It had been on my mind for many years that I should somehow try to get in touch and let you know how deeply Theft had reached into my imagination.  It remained a 'should do' item on several lists until I was mildly unwell with covid last year and, lying in bed feeling miserable, raking over life in general, my eye fell on the spine of Theft.  I thought of you and realised this was my chance to do what I had always intended to do, but never had.  I reached for my tablet and started Googling and soon found your blog.  Obviously I found it fascinating and was even more delighted to see an email address.

How you have managed to accomplish so much is beyond me.  What an achievement.  All those books and everything else; truly amazing.

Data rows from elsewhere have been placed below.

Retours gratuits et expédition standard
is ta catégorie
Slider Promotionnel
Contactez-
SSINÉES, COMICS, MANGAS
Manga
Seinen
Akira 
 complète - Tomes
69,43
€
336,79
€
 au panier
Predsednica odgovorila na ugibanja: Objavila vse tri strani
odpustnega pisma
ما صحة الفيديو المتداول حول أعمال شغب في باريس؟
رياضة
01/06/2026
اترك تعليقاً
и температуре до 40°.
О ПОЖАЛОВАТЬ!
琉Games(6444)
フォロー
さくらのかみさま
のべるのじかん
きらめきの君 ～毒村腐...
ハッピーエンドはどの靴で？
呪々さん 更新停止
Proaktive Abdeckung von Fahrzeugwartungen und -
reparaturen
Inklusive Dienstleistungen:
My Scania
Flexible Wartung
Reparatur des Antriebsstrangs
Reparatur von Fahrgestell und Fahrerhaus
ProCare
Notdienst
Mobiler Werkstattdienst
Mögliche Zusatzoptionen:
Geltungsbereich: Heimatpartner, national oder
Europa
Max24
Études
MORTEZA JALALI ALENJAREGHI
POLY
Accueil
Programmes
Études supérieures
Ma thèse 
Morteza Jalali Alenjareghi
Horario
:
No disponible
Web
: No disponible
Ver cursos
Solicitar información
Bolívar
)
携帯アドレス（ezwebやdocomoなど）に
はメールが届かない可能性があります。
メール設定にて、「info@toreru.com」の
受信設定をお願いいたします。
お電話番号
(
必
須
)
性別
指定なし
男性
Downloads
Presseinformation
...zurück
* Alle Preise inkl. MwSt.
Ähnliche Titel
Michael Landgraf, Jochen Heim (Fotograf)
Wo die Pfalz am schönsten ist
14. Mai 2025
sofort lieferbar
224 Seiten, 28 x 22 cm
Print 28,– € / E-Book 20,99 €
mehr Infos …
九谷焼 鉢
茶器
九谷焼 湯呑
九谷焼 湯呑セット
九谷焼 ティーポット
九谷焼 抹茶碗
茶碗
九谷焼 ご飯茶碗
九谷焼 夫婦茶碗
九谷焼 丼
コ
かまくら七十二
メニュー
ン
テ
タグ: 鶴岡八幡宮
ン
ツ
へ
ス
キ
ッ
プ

You were kind enough to say my story was beautifully told in a way that hinted that I might be a writer.  From you, that is indeed an accolade, probably the greatest compliment I've ever had.  I will have to let that sink in.  I've always been told I'm a writer, but I have never published a book, nor even reached the end of writing one.  I can write a chapter, but then I feel the need to get up and walk around and that's the end of it.  Ten minutes later I'm bored with that story and have a new idea for a different one. 

I am actually a graphic designer and worked for many years at Television Centre in Shepherd's Bush, London.  I'm more or less retired now, so maybe now is my moment to get writing.

I tried to keep my first letter to you a brief one although there are more strange parallels between Theft and my own world.  I mentioned my wife Christine, whose childhood felt so familiar.  Like you, she always enjoyed books and was the first ever in her family to get A-levels and then reach university.  She studied English Literature and our love of reading, especially modern poetry, brought us together.  Perhaps like you, judging from what you have said, education in all its forms has been her metier and she jumped across several unexpected stepping stones to eventually becoming a senior university lecturer.  She has always been totally confident about her childhood and proud of her home and her wise and clever parents who did not have the same opportunities.  I am proud of that too, although I can't claim any credit for it.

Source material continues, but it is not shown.